Fragments of her story emerge in short sentences translated by her caseworker, Meena Patel. “I was kept in the dark in my room with the curtains closed. When I tried to open them my mother-in-law slapped me. I was vegetarian and she told me to eat meat. I lived on bread and water. When my mother or sister rang I was told I could not speak to them.”
She was even under pressure when she was left alone. On one occasion she was locked in the house and managed to set off security alarms by leaving her bedroom. Every year about 600 women who arrive in the UK as immigrants and asylum seekers are trapped in violent relationships.
Most are married to or have relationships with UK citizens or men who have indefinite leave to remain in the UK. A minority have come here as fiancées or dependants of students and workers or are here temporarily in their own right. Many of them have children who are British citizens. Their official status is NRPF – no recourse to public funds – which excludes them from benefits and housing entitlement. It also prevents them fleeing to a refuge as the rent is usually funded by housing benefit.

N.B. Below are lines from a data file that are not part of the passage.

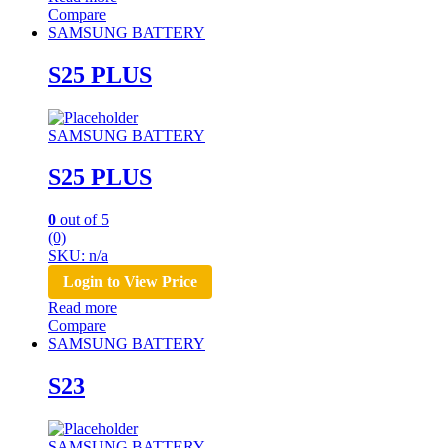
Compare
SAMSUNG BATTERY
S25 PLUS
SAMSUNG BATTERY
S25 PLUS
0
out of 5
(0)
SKU: n/a
Login to View Price
Read more
Compare
SAMSUNG BATTERY
S23
SAMSUNG BATTERY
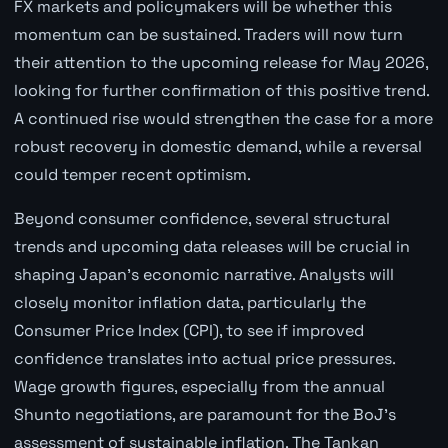
FX markets and policymakers will be whether this
momentum can be sustained. Traders will now turn
their attention to the upcoming release for May 2026,
looking for further confirmation of this positive trend.
A continued rise would strengthen the case for a more
robust recovery in domestic demand, while a reversal
could temper recent optimism.
Beyond consumer confidence, several structural
trends and upcoming data releases will be crucial in
shaping Japan's economic narrative. Analysts will
closely monitor inflation data, particularly the
Consumer Price Index (CPI), to see if improved
confidence translates into actual price pressures.
Wage growth figures, especially from the annual
Shunto negotiations, are paramount for the BoJ's
assessment of sustainable inflation. The Tankan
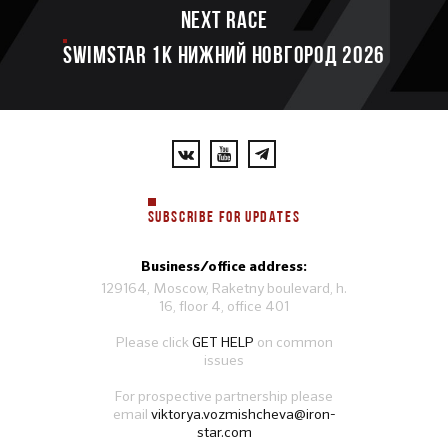
Next race
SWIMSTAR 1K НИЖНИЙ НОВГОРОД 2026
SUBSCRIBE FOR UPDATES
Business/office address:
129164, Moscow, Raketny boulevard, h.
16, floor 4, office 401
Please click
GET HELP
on common
issues
For prospective partnership please
email
viktorya.vozmishcheva@iron-
star.com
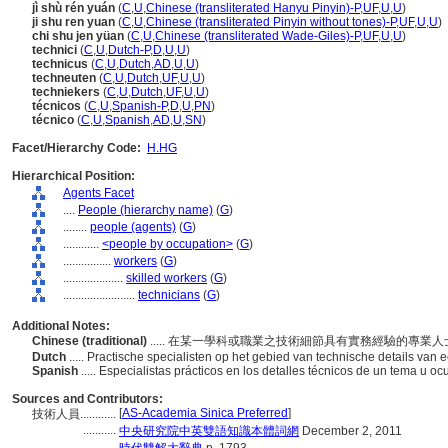
jì shù rén yuán
(
C
,
U
,
Chinese (transliterated Hanyu Pinyin)-P
,
UF
,
U
,
U
)
ji shu ren yuan
(
C
,
U
,
Chinese (transliterated Pinyin without tones)-P
,
UF
,
U
,
U
)
chi shu jen yüan
(
C
,
U
,
Chinese (transliterated Wade-Giles)-P
,
UF
,
U
,
U
)
technici
(
C
,
U
,
Dutch-P
,
D
,
U
,
U
)
technicus
(
C
,
U
,
Dutch
,
AD
,
U
,
U
)
techneuten
(
C
,
U
,
Dutch
,
UF
,
U
,
U
)
techniekers
(
C
,
U
,
Dutch
,
UF
,
U
,
U
)
técnicos
(
C
,
U
,
Spanish-P
,
D
,
U
,
PN
)
técnico
(
C
,
U
,
Spanish
,
AD
,
U
,
SN
)
Facet/Hierarchy Code:
H.HG
Hierarchical Position:
Agents Facet
....
People (hierarchy name)
(
G
)
........
people (agents)
(
G
)
............
<people by occupation>
(
G
)
................
workers
(
G
)
....................
skilled workers
(
G
)
........................
technicians
(
G
)
Additional Notes:
Chinese (traditional)
..... 在某一學科或職業之技術細節具有實務經驗的專業
Dutch
..... Practische specialisten op het gebied van technische details va
Spanish
..... Especialistas prácticos en los detalles técnicos de un tema u o
Sources and Contributors:
[
AS-Academia Sinica Preferred
]
技術人員............
...........
中央研究院中英雙語知識本體詞網
December 2, 2011
...........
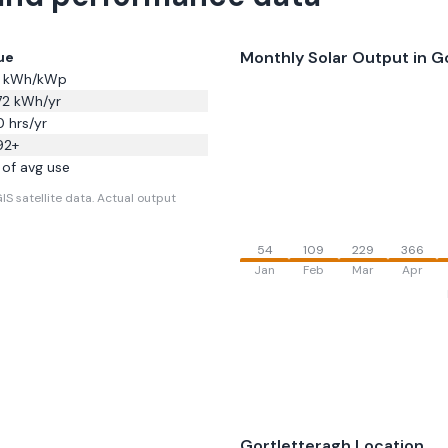
Monthly Solar Output in
G
ue
kWh/kWp
72
kWh/yr
0
hrs/yr
92
+
of avg use
S satellite data.
Actual output
54
109
229
366
Jan
Feb
Mar
Apr
Gortletteragh
Location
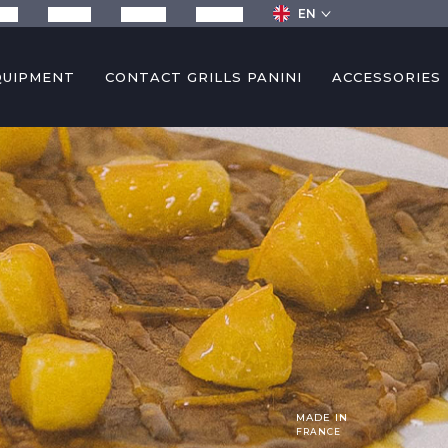
EN
any
Recipes
Services
Contact
QUIPMENT
CONTACT GRILLS PANINI
ACCESSORIES
MADE IN
FRANCE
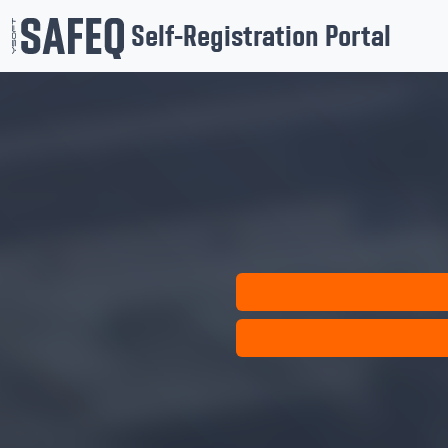
Self-Registration Portal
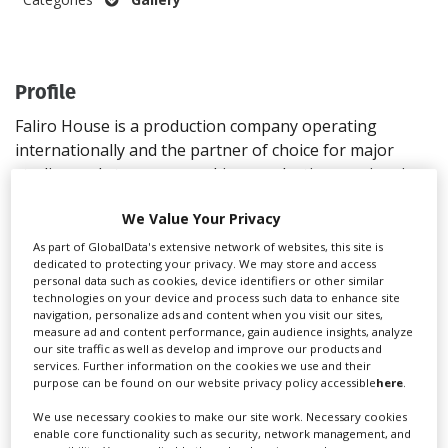
Create Profile
Profile
Login
Faliro House is a production company operating
internationally and the partner of choice for major
studios and streamers seeking production services in
Greece
We Value Your Privacy
Address
As part of GlobalData's extensive network of websites, this site is
dedicated to protecting your privacy. We may store and access
8A Pentelis Street
personal data such as cookies, device identifiers or other similar
Palaio Faliro
technologies on your device and process such data to enhance site
navigation, personalize ads and content when you visit our sites,
Athens
measure ad and content performance, gain audience insights, analyze
17564
our site traffic as well as develop and improve our products and
services. Further information on the cookies we use and their
Greece
purpose can be found on our website privacy policy accessible
here
.
Directions
We use necessary cookies to make our site work. Necessary cookies
Contact
enable core functionality such as security, network management, and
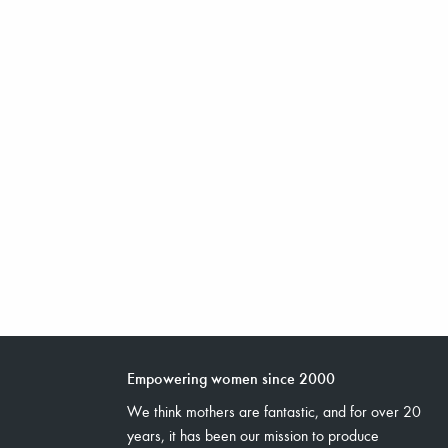
Empowering women since 2000
We think mothers are fantastic, and for over 20
years, it has been our mission to produce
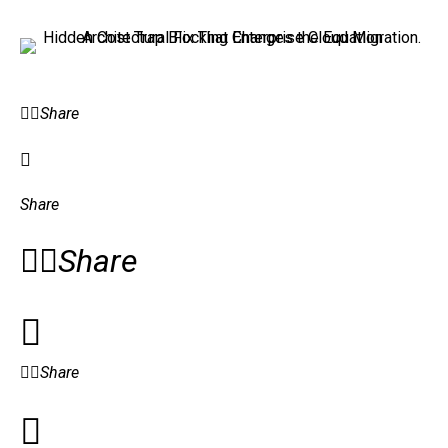
Share
Share
Share
Share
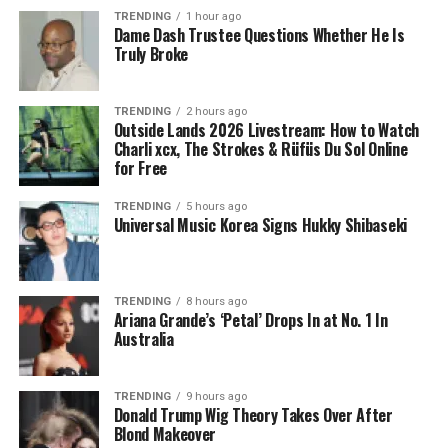
TRENDING
1 hour ago
Dame Dash Trustee Questions Whether He Is
Truly Broke
TRENDING
2 hours ago
Outside Lands 2026 Livestream: How to Watch
Charli xcx, The Strokes & Rüfüs Du Sol Online
for Free
TRENDING
5 hours ago
Universal Music Korea Signs Hukky Shibaseki
TRENDING
8 hours ago
Ariana Grande’s ‘Petal’ Drops In at No. 1 In
Australia
TRENDING
9 hours ago
Donald Trump Wig Theory Takes Over After
Blond Makeover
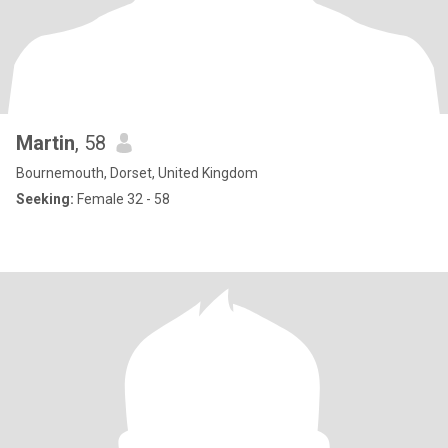
Martin
, 58
Bournemouth, Dorset, United Kingdom
Seeking:
Female 32 - 58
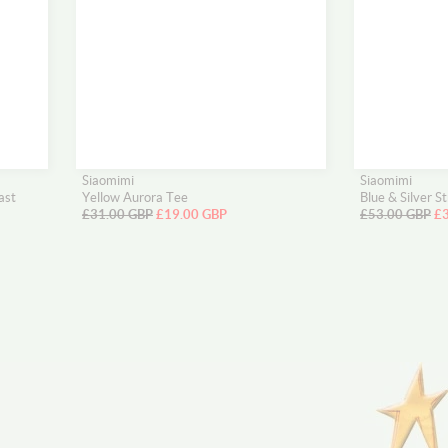
Siaomimi
Siaomimi
ast
Yellow Aurora Tee
Blue & Silver S
£31.00 GBP
£19.00 GBP
£53.00 GBP
£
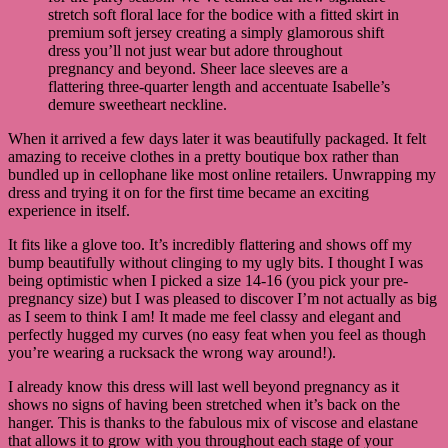
stretch soft floral lace for the bodice with a fitted skirt in
premium soft jersey creating a simply glamorous shift
dress you’ll not just wear but adore throughout
pregnancy and beyond. Sheer lace sleeves are a
flattering three-quarter length and accentuate Isabelle’s
demure sweetheart neckline.
When it arrived a few days later it was beautifully packaged. It felt
amazing to receive clothes in a pretty boutique box rather than
bundled up in cellophane like most online retailers. Unwrapping my
dress and trying it on for the first time became an exciting
experience in itself.
It fits like a glove too. It’s incredibly flattering and shows off my
bump beautifully without clinging to my ugly bits. I thought I was
being optimistic when I picked a size 14-16 (you pick your pre-
pregnancy size) but I was pleased to discover I’m not actually as big
as I seem to think I am! It made me feel classy and elegant and
perfectly hugged my curves (no easy feat when you feel as though
you’re wearing a rucksack the wrong way around!).
I already know this dress will last well beyond pregnancy as it
shows no signs of having been stretched when it’s back on the
hanger. This is thanks to the fabulous mix of viscose and elastane
that allows it to grow with you throughout each stage of your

While abusive families are at fault for women such as Simran ending up in these situations, campaigners say their actions are compounded and encouraged by “inhuman and discriminatory” failings in the benefits and immigration system which leaves them with no recourse to public funds. Due to a nightmarish catch-22, women – and some men – are left with the choice of leaving an abusive home and becoming destitute or staying and risking their lives.
Without the help of campaign group Southall Black Sisters, Simran, 26, would have had nowhere to turn; her insecure immigration status labels her NRPF, but she is unable to return to her family in India who see women as in some way culpable for an abusive relationship.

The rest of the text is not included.